I make no excuses. I work full time. I’m a single Dad to an 11 year old boy who is my inspiration. I train almost every day and I still compete at the highest level as a natural bodybuilder. I rarely have time for excuses, but for those who make them, I understand. I’m extremely privileged to be in my current situation.

How do you recover, rest and handle injuries?

Luckily, over all my years of training, I’ve never suffered any major set backs, whether this is a combination of smart training and luck?? Possibly, that said I have always done one thing consistently throughout my bodybuilding career, I’ve always utilized good form when lifting.

I cringe at guys/girls to this day, that I see lifting with bad form. Again, substituting form by lifting beyond your capacity is a recipe for a trip to A+E (Accident and Emergency) and long term injuries.

Be smart, no ego, that said though I have never suffered any major injuries that’s put a stop to my training, I would strongly advise stretching before and after training.
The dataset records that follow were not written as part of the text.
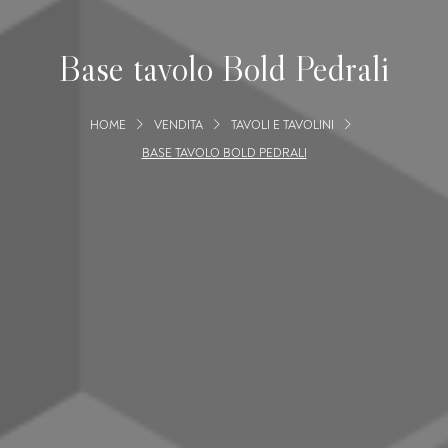
Base tavolo Bold Pedrali
HOME
VENDITA
TAVOLI E TAVOLINI
BASE TAVOLO BOLD PEDRALI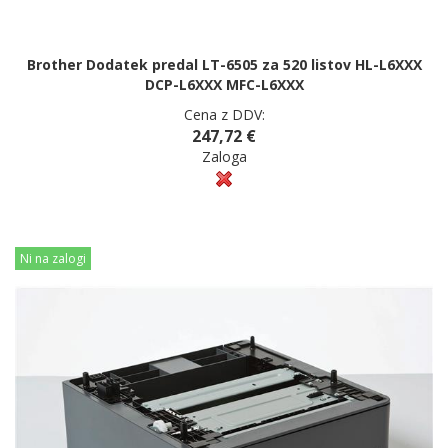
Brother Dodatek predal LT-6505 za 520 listov HL-L6XXX
DCP-L6XXX MFC-L6XXX
Cena z DDV:
247,72 €
Zaloga
Ni na zalogi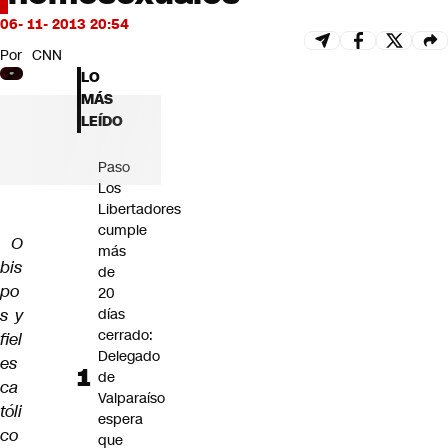
Futuro 360
06- 11- 2013 20:54
Opinión
Por
CNN
LO
MÁS
LEÍDO
Paso
Los
Libertadores
cumple
O
más
bis
de
po
20
s y
días
cerrado:
fiel
Delegado
es
de
ca
Valparaíso
tóli
espera
co
que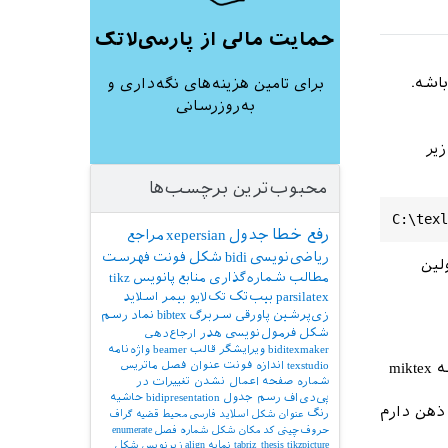
حمایت مالی از پارسی‌لاتک
اشه.
برای تامین هزینه‌های نگه‌داری و
به‌روزرسانی
یر
محبوب‌ترین برچسب‌ها
رفع خطا
جدول
xepersian
مراجع
ریاضی‌نویسی
bidi
شکل
فونت
فهرست
اولین
مطالب
شماره‌گذاری
منابع
پانویس
tikz
parsilatex
بیب‌تک
تک‌لایو
بیمر
اسلاید
زی‌پرشین
پاورقی
سربرگ
bibtex
نماد
رسم
شکل
فرمول‌نویسی
هدر
ارجاع‌دهی
biditexmaker
ویرایشگر
قالب
beamer
واژه‌نامه
texstudio
اندازه فونت
عنوان فصل
ماتریس
‪c:\program files (x86)\‬ باید برین. ساختار فایل tds که extract شد، عین ساختار این پوشه miktex
شماره صفحه
اعمال نشدن تغییرات در
پی‌دی‌اف
رسم جدول
bidipresentation
حاشیه
زنین. (دقیق حضور ذهن دارم
رنگ
عنوان شکل
اسلاید فارسی
محیط قضیه
گراف
حروف‌چینی کد
مکان شکل
شماره فصل
enumerate
tikzpicture
tabriz_thesis
نمایه
align
زیرنویس شکل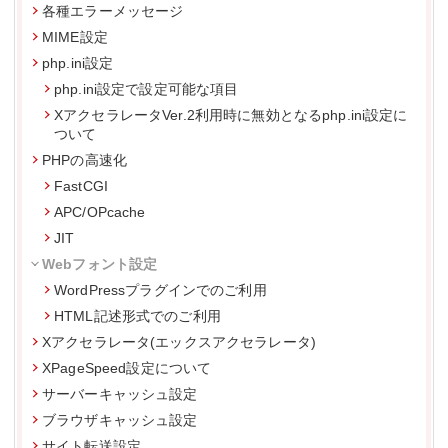
各種エラーメッセージ
MIME設定
php.ini設定
php.ini設定で設定可能な項目
XアクセラレータVer.2利用時に無効となるphp.ini設定に
ついて
PHPの高速化
FastCGI
APC/OPcache
JIT
Webフォント設定
WordPressプラグインでのご利用
HTML記述形式でのご利用
Xアクセラレータ(エックスアクセラレータ)
XPageSpeed設定について
サーバーキャッシュ設定
ブラウザキャッシュ設定
サイト転送設定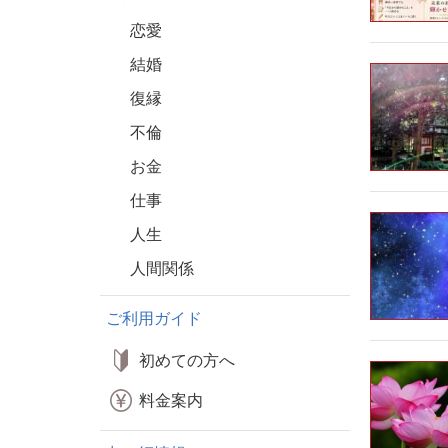
恋愛
結婚
復縁
不倫
お金
仕事
人生
人間関係
ご利用ガイド
初めての方へ
料金案内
Advise I should take on board myself as I too neglect doing so, I would also advise having frequent physiotheraphy or sports massage, lifting puts an incredible amount of pressure on your joints you only have to see what’s become of Ronnie Coleman as an example.

Taking multivitamins such as cod liver or fish oil is also advisable. Rest and recovery also aren’t emphasized as much as training itself. I can assure you, without proper rest and recovery, the entire process becomes counter-productive. It’s essential to growth, prioritize rest and recovery as much as you physically can.


Instagram, @nigel_st_lewis

How is your diet and what supplements do you use?


You CANNOT out train a bad diet

Nothing beats a solid meal, I believe to many people get carried away with supplements, and need to be reminded that the majority of them are simply meal replacements, they are not a magic potion, and they’re not going to make you look like your favourite YouTube or front page magazine bodybuilder.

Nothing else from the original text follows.